Document Type Master's Dissertation Author Le Roux, Chantel Anne URN etd-10222010-181950 Document Title Real-time loop-mediated isothermal amplification assay for rapid detection of Rift Valley fever virus Degree MSc Department Microbiology and Plant Pathology Supervisor
Advisor Name Title Dr J Paseska Co-Supervisor Dr J Weyer Co-Supervisor Prof L H Nel Supervisor Keywords
- Rift Valley fever virus
Date 2010-09-02 Availability unrestricted Abstract
Rift Valley fever (RVF) belongs to the group of viral haemorrhagic fevers (VHFs), most of which are zoonotic diseases causing outbreaks in animals and humans all over Africa. In the absence of haemorrhagic or specific organ manifestations, these diseases are clinically difficult to diagnose. Rapid laboratory confirmation of cases is therefore essential for timely execution of supportive treatment, appropriate case management, infection control, and tracing of contacts. Rift Valley fever virus (RVFV), a mosquito-borne pathogen, is responsible for high mortality rates and abortion in domestic ruminants, resulting in significant socio-economic losses. Furthermore, the virus is potentially infectious by aerosol, can replicate in a wide range of mosquito species and poses a bioweapon threat. The recent spread of the virus outside of the African continent, demonstrates its ability to move northwards to RVF free regions, e.g. to Europe and Northern America. Such fears fuel the international demand for reliable and validated diagnostic tools for rapid diagnosis of RVF.

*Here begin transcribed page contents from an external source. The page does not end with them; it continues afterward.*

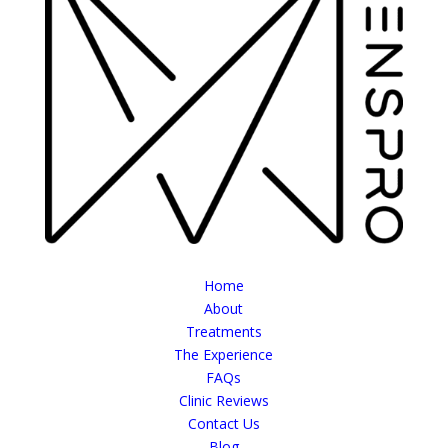
Home
About
Treatments
The Experience
FAQs
Clinic Reviews
Contact Us
Blog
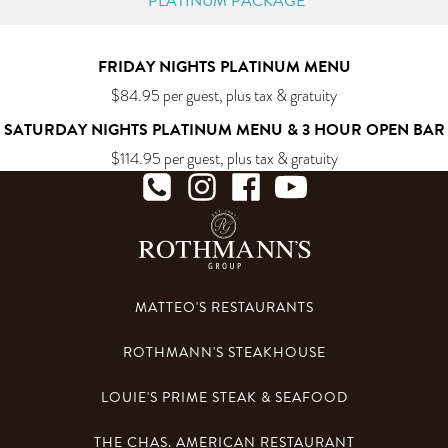
PLATINUM PACKAGE
FRIDAY NIGHTS PLATINUM MENU
$
84.95
per guest, plus tax & gratuity
SATURDAY NIGHTS PLATINUM MENU & 3 HOUR OPEN BAR
$
114.95
per guest, plus tax & gratuity
MATTEO'S RESTAURANTS
ROTHMANN'S STEAKHOUSE
LOUIE'S PRIME STEAK & SEAFOOD
THE CHAS. AMERICAN RESTAURANT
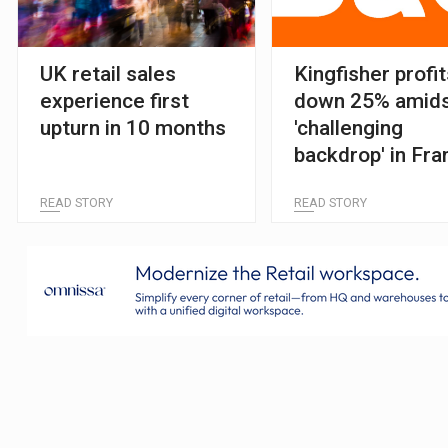
UK retail sales
Kingfisher profi
experience first
down 25% amid
upturn in 10 months
'challenging
backdrop' in Fra
and Poland
READ STORY
READ STORY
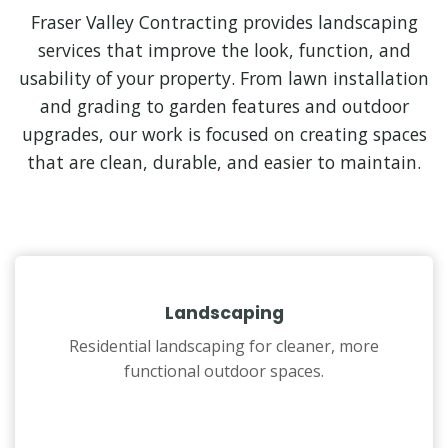
Fraser Valley Contracting provides landscaping
services that improve the look, function, and
usability of your property. From lawn installation
and grading to garden features and outdoor
upgrades, our work is focused on creating spaces
that are clean, durable, and easier to maintain.
Landscaping
Residential landscaping for cleaner, more
functional outdoor spaces.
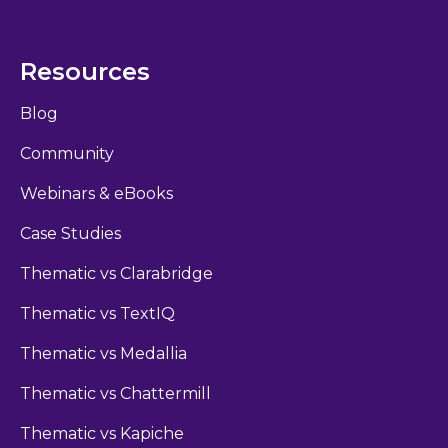
Resources
Blog
Community
Webinars & eBooks
Case Studies
Thematic vs Clarabridge
Thematic vs TextIQ
Thematic vs Medallia
Thematic vs Chattermill
Thematic vs Kapiche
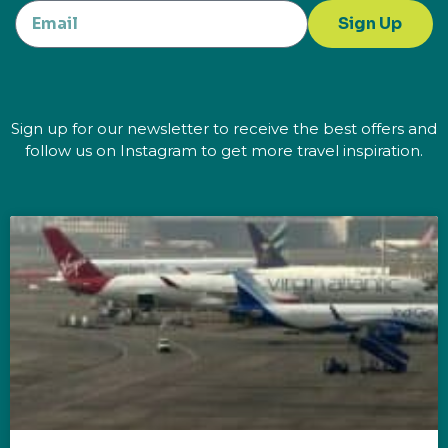
Sign Up
Sign up for our newsletter to receive the best offers and
follow us on Instagram to get more travel inspiration.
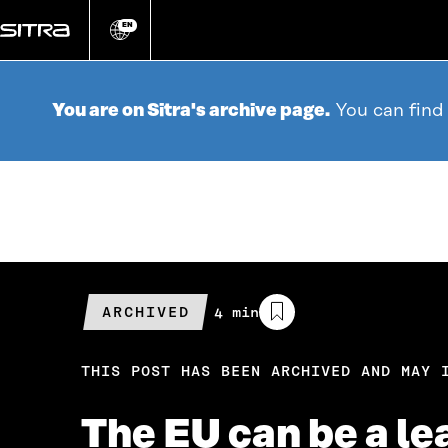
Go
directly
EN
Change
language
to
content
You are on Sitra's archive page.
You can find
ARCHIVED
Estimated
4 min
reading
time
THIS POST HAS BEEN ARCHIVED AND MAY 
The EU can be a le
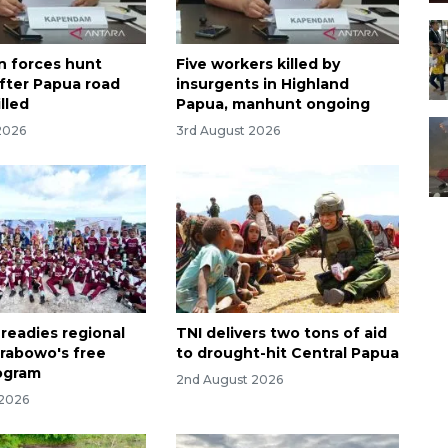
n forces hunt
Five workers killed by
ter Papua road
insurgents in Highland
lled
Papua, manhunt ongoing
2026
3rd August 2026
 readies regional
TNI delivers two tons of aid
Prabowo's free
to drought-hit Central Papua
ogram
2nd August 2026
 2026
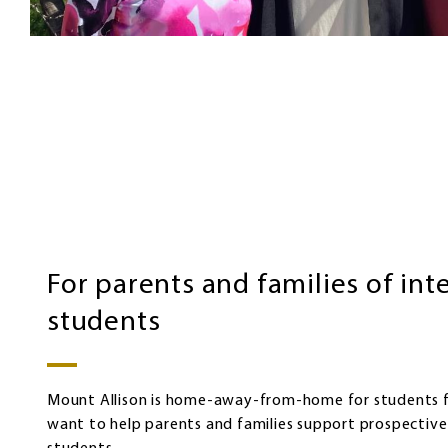
Families
of
international
students
For parents and families of int
students
Mount Allison is home-away-from-home for students 
want to help parents and families support prospective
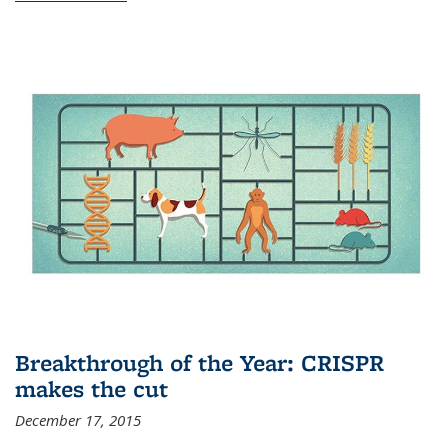
Breakthrough of the Year: CRISPR
makes the cut
December 17, 2015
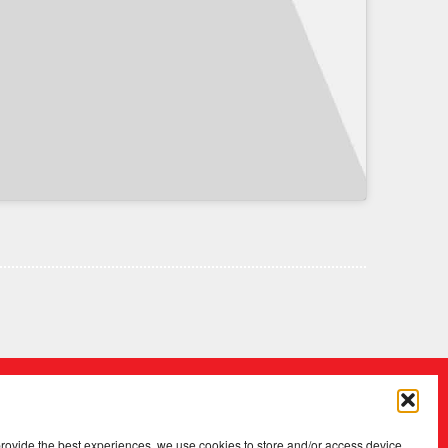
provide the best experiences, we use cookies to store and/or access device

The aim of this study was to develop a rapid and accurate molecular tool for the detection of RVFV. A real-time loop-mediated isothermal amplification assay (LAMP) targeting the L segment of RVFV, was developed and evaluated. The assay proved to be highly specific and able to detect RVFV strains representing the genetic spectrum of the virus. Furthermore, the assay did not amplify the RNA of other genetically and antigenically related phleboviruses. The sensitivity of the assay was compared to that of a previously published TaqMan RTD-PCR protocol and found to be equal. Similarly, the assay demonstrated very high diagnostic sensitivity and specificity in various clinical human and animal specimens, collected during natural outbreaks of the disease in Africa. The detection of specific viral genome targets in positive clinical specimens was achieved in less than 30 minutes. As a highly accurate, rapid and very simple nucleic acid detection format, the RT-LAMP assay has the potential to be used in less well equipped laboratories in Africa. The assay format can be adapted to a portable device that can be utilized during RVF outbreaks in remote areas, and can be a valuable tool for differential diagnosis of VHFs.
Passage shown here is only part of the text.